Operatie
U kunt ook kiezen voor een operatie.
Meestal verwijdert de arts 1 van de botjes van de duim-basis (plaatje).
Maar er zijn ook andere operaties mogelijk.
U bepaalt samen met uw arts welke operatie u krijgt.
Plaatje: operatie om het botje weg te halen.
Meestal verwijdert de arts een klein botje uit de duim-basis.
U heeft daardoor minder pijn als u uw duim beweegt.
Het weghalen van een botje uit de duim-basis heeft weinig risico’s.
De meeste artsen voeren deze operatie het vaakst uit.
Maar er zijn ook andere operaties mogelijk:
- De arts kan uw gewricht vast-zetten met pinnetjes of schroeven.

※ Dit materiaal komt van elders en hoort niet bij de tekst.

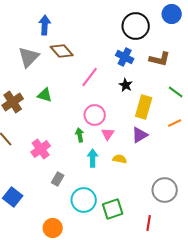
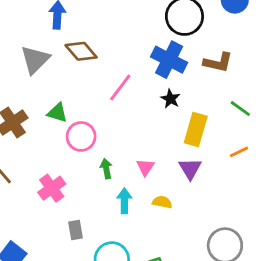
blue cross: (125, 57) -> (169, 60), size x1.4
pink circle: (95, 115) -> (81, 136), moved
purple triangle: (140, 135) -> (190, 169), turned -30
gray rectangle: (58, 179) -> (75, 230), turned -40

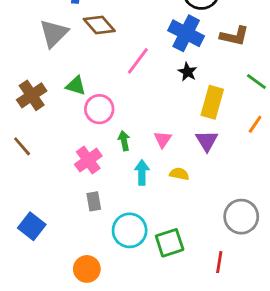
orange line: (239, 152) -> (255, 124), turned -30
pink cross: (52, 188) -> (88, 160), moved

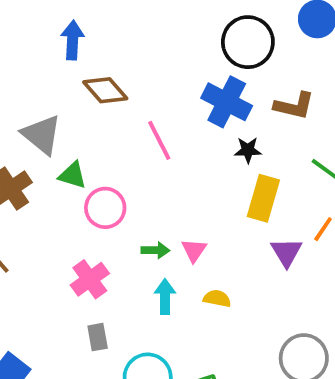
gray triangle: (54, 33) -> (42, 135), moved, turned -36
pink line: (138, 61) -> (159, 140), turned -64
black star: (187, 72) -> (248, 150), moved, turned -30
green arrow: (124, 141) -> (155, 250), moved, turned 102
purple triangle: (207, 141) -> (286, 252), moved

De botjes in het gewricht groeien dan aan elkaar.
Hierdoor kan het gewricht niet meer bewegen en heeft u minder pijn.
- De arts kan ook de stand van uw duim veranderen.
Hierbij haalt de arts een wigje weg uit een botje in uw duim-gewricht.
Door de andere stand van de duim heeft u minder klachten.
Deze operatie wordt vooral gekozen bij milde artrose.
Deze operaties helpen even goed als het verwijderen van een botje uit de duim-basis.
Misschien geven deze operaties wel een iets hoger risico op problemen.
U bepaalt samen met uw arts welke operatie u kiest.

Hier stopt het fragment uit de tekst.